I have to share something with you. I remember back in March of last year. I was sitting in the middle of my living room floor with a team of professionals about Hailey's EI (early intervention). They were explaining all the lingo and processes that were so foreign to me (which I now speak fluently). We were writing out Hailey's IFSP (Individualized Family Service Plan). It is our goal...what we are working to achieve. I remember looking down at my tiny, baby girl. I remember thinking...how high do I set this goal? What is truly important to us? I finally said with a shaken voice and tears in my eyes, "I want her to play with her brothers. I want her to participate in our family." At that very moment, I'm not even sure I believed it would happen...remember, I knew absolutely zero about Down syndrome.

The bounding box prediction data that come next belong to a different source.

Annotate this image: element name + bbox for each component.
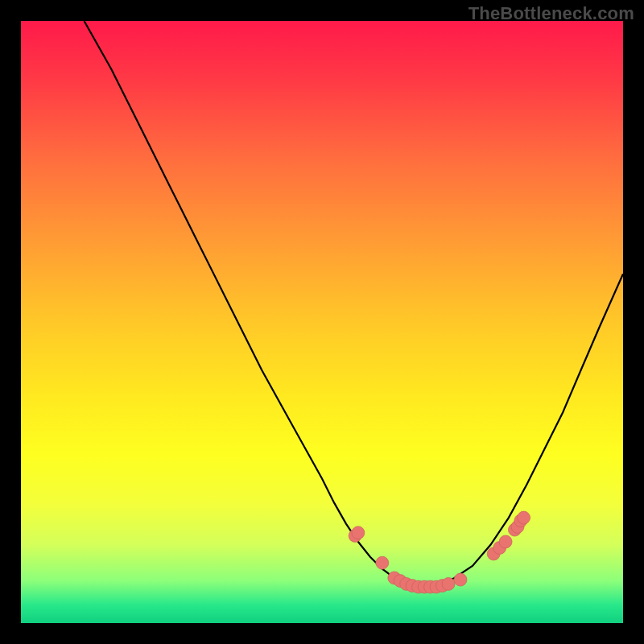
watermark-label: TheBottleneck.com: [469, 3, 634, 24]
curve-marker: [442, 577, 455, 590]
curve-line: [85, 21, 624, 587]
chart-area: [21, 21, 623, 623]
curve-marker: [499, 535, 512, 548]
curve-marker: [352, 526, 365, 539]
curve-markers: [349, 511, 530, 593]
bottleneck-curve: [21, 21, 623, 623]
curve-marker: [518, 511, 530, 524]
curve-marker: [454, 573, 467, 586]
curve-marker: [376, 556, 389, 569]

OK...the point of my story. Last night I was cleaning the kitchen when I hear squealing and laughing coming from the family room. The sight brought a smile to my face and tears once again to my eyes. These weren't sad tears...not disappointed tears...not scared tears...not worried tears. These tears were those of absolute, pure joy...pride. My heart was full. The boys were playing on the floor while their baby sister tackled them. She was crawling all over them laughing and kissing them every chance she could. She was laughing at them and yelling. They were yelling at her and laughing. I received my wish...my very simple dream. At the time, I didn't realize how big it was....last night I did.
Forgive my daughter's attire...it was close to bedtime and she was in the process of getting her pjs on.